Da war dann noch…

... ein pensionierter Busfahrer, der von seinen Abenteuern erzählt. Von atemberaubenden Landschaften, fremden Kulturen und Menschen aller Art. Der Oststeirer Gerhart Gschiel verbindet in seinem Buch seine persönlichen Erfahrungen mit historischen Ereignissen auf unserem Kontinent. Er hat Geschichte hautnah erlebt und nimmt uns mit auf eine Zeitreise durch „sein“ Europa.
Nora SCHLEICH / 29. Jänner 2019
Foto: Nora Schleich

Gerhart Gschiel aus Eichberg hat als Busfahrer unglaubliche Geschichten erlebt und diese in seinem Buch „Action Abenteuer Autobus. Meine Zeitreise“ verarbeitet.

 

Radio Burgenland läuft in seiner Küche. Freudig und aufgeregt sprudeln sie aus ihm heraus, die vielen Geschichten, die er schon oft erzählt hat, in einer Art der Begeisterung, die das Radio unweigerlich in den Hintergrund treten lassen. Es ist leichter, damit zu beginnen, was Gerhart Gschiel aus Eichberg noch nicht gesehen hat: das Nordkap. Was er erlebt hat: gute und schlechte – aber immer schlecht bezahlte – Reiseleiter, hektische Italiener und irrsinnig liebe Thai, die immer nur shoppen wollten. „Maria Theresia interessiert die nicht!
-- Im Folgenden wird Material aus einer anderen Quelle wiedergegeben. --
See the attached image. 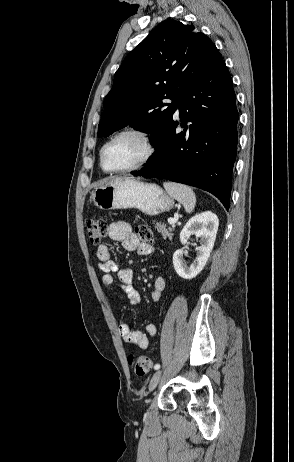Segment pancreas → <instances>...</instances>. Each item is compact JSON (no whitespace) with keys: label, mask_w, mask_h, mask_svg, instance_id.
Here are the masks:
<instances>
[{"label":"pancreas","mask_w":294,"mask_h":462,"mask_svg":"<svg viewBox=\"0 0 294 462\" xmlns=\"http://www.w3.org/2000/svg\"><path fill=\"white\" fill-rule=\"evenodd\" d=\"M155 228L157 229L159 233L162 234L164 238L172 239V236H173L172 231H174L173 228H170V227L166 228V225L163 223H156Z\"/></svg>","instance_id":"1"}]
</instances>
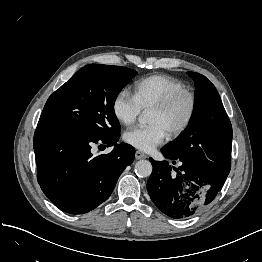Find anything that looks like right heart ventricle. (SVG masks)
<instances>
[{
	"label": "right heart ventricle",
	"mask_w": 262,
	"mask_h": 262,
	"mask_svg": "<svg viewBox=\"0 0 262 262\" xmlns=\"http://www.w3.org/2000/svg\"><path fill=\"white\" fill-rule=\"evenodd\" d=\"M184 89V84L177 78L164 74H155L143 78L134 86V97L142 110L151 107L167 95Z\"/></svg>",
	"instance_id": "e07e8e85"
}]
</instances>
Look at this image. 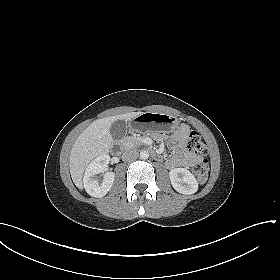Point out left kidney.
Returning <instances> with one entry per match:
<instances>
[{"mask_svg":"<svg viewBox=\"0 0 280 280\" xmlns=\"http://www.w3.org/2000/svg\"><path fill=\"white\" fill-rule=\"evenodd\" d=\"M169 177L173 188L181 194H194L198 190V182L186 168L170 170Z\"/></svg>","mask_w":280,"mask_h":280,"instance_id":"5707ae66","label":"left kidney"}]
</instances>
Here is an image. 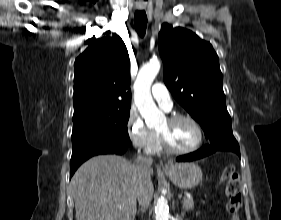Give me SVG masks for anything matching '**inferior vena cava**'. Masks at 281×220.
Segmentation results:
<instances>
[{
  "mask_svg": "<svg viewBox=\"0 0 281 220\" xmlns=\"http://www.w3.org/2000/svg\"><path fill=\"white\" fill-rule=\"evenodd\" d=\"M137 165L142 169H148L152 164V158L143 157L142 155L137 156ZM153 185L147 181H141L137 187V200L141 209L145 210L149 207L153 196Z\"/></svg>",
  "mask_w": 281,
  "mask_h": 220,
  "instance_id": "1",
  "label": "inferior vena cava"
}]
</instances>
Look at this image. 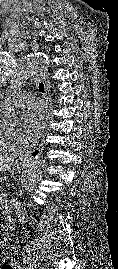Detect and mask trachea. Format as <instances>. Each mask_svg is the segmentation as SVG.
Returning a JSON list of instances; mask_svg holds the SVG:
<instances>
[{
	"instance_id": "obj_1",
	"label": "trachea",
	"mask_w": 118,
	"mask_h": 269,
	"mask_svg": "<svg viewBox=\"0 0 118 269\" xmlns=\"http://www.w3.org/2000/svg\"><path fill=\"white\" fill-rule=\"evenodd\" d=\"M40 92H44L45 89H44V84L43 83H40L39 86H38Z\"/></svg>"
}]
</instances>
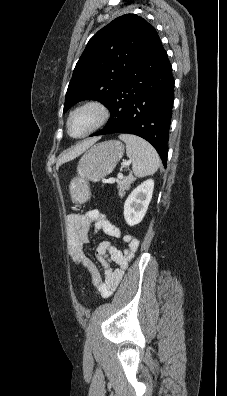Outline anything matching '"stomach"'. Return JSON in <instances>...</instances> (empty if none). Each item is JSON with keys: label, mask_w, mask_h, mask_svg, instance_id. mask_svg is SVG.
Returning <instances> with one entry per match:
<instances>
[{"label": "stomach", "mask_w": 227, "mask_h": 396, "mask_svg": "<svg viewBox=\"0 0 227 396\" xmlns=\"http://www.w3.org/2000/svg\"><path fill=\"white\" fill-rule=\"evenodd\" d=\"M124 154L119 141H105L92 146L79 160L77 176L69 185L72 201L84 203L90 198L89 181L97 182L112 173Z\"/></svg>", "instance_id": "stomach-1"}]
</instances>
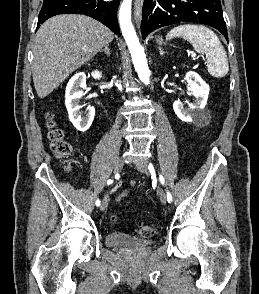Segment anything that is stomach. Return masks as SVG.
<instances>
[{
    "mask_svg": "<svg viewBox=\"0 0 259 294\" xmlns=\"http://www.w3.org/2000/svg\"><path fill=\"white\" fill-rule=\"evenodd\" d=\"M157 43H158V44H162V39H161V38H158V39H157Z\"/></svg>",
    "mask_w": 259,
    "mask_h": 294,
    "instance_id": "1",
    "label": "stomach"
}]
</instances>
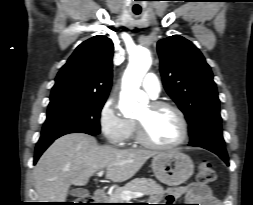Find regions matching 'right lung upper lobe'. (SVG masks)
<instances>
[{
	"label": "right lung upper lobe",
	"mask_w": 253,
	"mask_h": 205,
	"mask_svg": "<svg viewBox=\"0 0 253 205\" xmlns=\"http://www.w3.org/2000/svg\"><path fill=\"white\" fill-rule=\"evenodd\" d=\"M113 43L94 36L81 43L60 69L50 100L63 97H106L112 82Z\"/></svg>",
	"instance_id": "1"
}]
</instances>
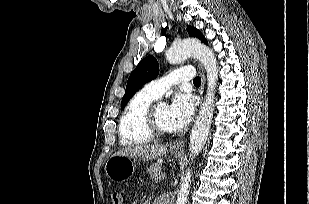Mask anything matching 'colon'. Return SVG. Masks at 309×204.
Instances as JSON below:
<instances>
[{
    "label": "colon",
    "mask_w": 309,
    "mask_h": 204,
    "mask_svg": "<svg viewBox=\"0 0 309 204\" xmlns=\"http://www.w3.org/2000/svg\"><path fill=\"white\" fill-rule=\"evenodd\" d=\"M112 204H122V194L120 192H113L111 194Z\"/></svg>",
    "instance_id": "colon-1"
}]
</instances>
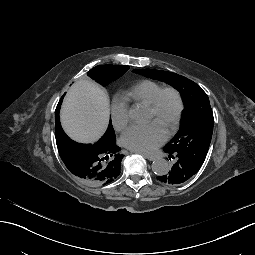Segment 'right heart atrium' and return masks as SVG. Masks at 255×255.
I'll return each mask as SVG.
<instances>
[{
  "label": "right heart atrium",
  "mask_w": 255,
  "mask_h": 255,
  "mask_svg": "<svg viewBox=\"0 0 255 255\" xmlns=\"http://www.w3.org/2000/svg\"><path fill=\"white\" fill-rule=\"evenodd\" d=\"M109 116L113 128L118 132L124 130L130 122V116L126 106L119 101H114L111 104Z\"/></svg>",
  "instance_id": "obj_1"
}]
</instances>
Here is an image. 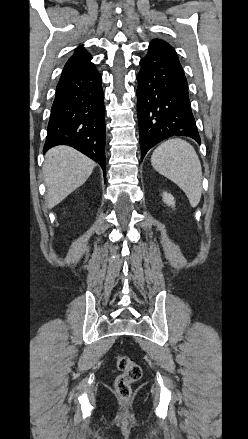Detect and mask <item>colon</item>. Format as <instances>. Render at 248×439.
<instances>
[{
    "instance_id": "colon-1",
    "label": "colon",
    "mask_w": 248,
    "mask_h": 439,
    "mask_svg": "<svg viewBox=\"0 0 248 439\" xmlns=\"http://www.w3.org/2000/svg\"><path fill=\"white\" fill-rule=\"evenodd\" d=\"M121 373L115 380V390L121 400H128L131 396V385L142 376L141 367L125 355H118L115 359Z\"/></svg>"
}]
</instances>
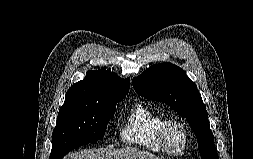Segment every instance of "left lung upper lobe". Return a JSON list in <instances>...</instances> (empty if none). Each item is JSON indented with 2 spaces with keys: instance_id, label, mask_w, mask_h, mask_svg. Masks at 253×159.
<instances>
[{
  "instance_id": "obj_1",
  "label": "left lung upper lobe",
  "mask_w": 253,
  "mask_h": 159,
  "mask_svg": "<svg viewBox=\"0 0 253 159\" xmlns=\"http://www.w3.org/2000/svg\"><path fill=\"white\" fill-rule=\"evenodd\" d=\"M132 83L140 96L166 103L186 118L196 135L201 159H218L206 106L183 69L171 63L154 64Z\"/></svg>"
}]
</instances>
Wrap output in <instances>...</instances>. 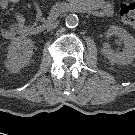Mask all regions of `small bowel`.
I'll list each match as a JSON object with an SVG mask.
<instances>
[{
	"label": "small bowel",
	"mask_w": 135,
	"mask_h": 135,
	"mask_svg": "<svg viewBox=\"0 0 135 135\" xmlns=\"http://www.w3.org/2000/svg\"><path fill=\"white\" fill-rule=\"evenodd\" d=\"M20 0H0V7L8 8L11 4ZM90 12L97 16H111L113 14V5L110 0H85ZM25 19L21 15H16L15 23L8 28H1L0 32L3 37L10 39L17 34L26 33Z\"/></svg>",
	"instance_id": "small-bowel-1"
}]
</instances>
Aber „The Sound of Music“ hätte ich denen drei Mal am Tag vorspielen können.“ Um diese Stereotypen kommt er mit seiner langjährigen Erfahrung als Fahrer eines Reisebusses nicht herum. „Wir Österreicher sind zum Beispiel den Franzosen lieber als die Deutschen“, erzählt er trocken. Und hier steigen wir ein in die Geschichte Europas.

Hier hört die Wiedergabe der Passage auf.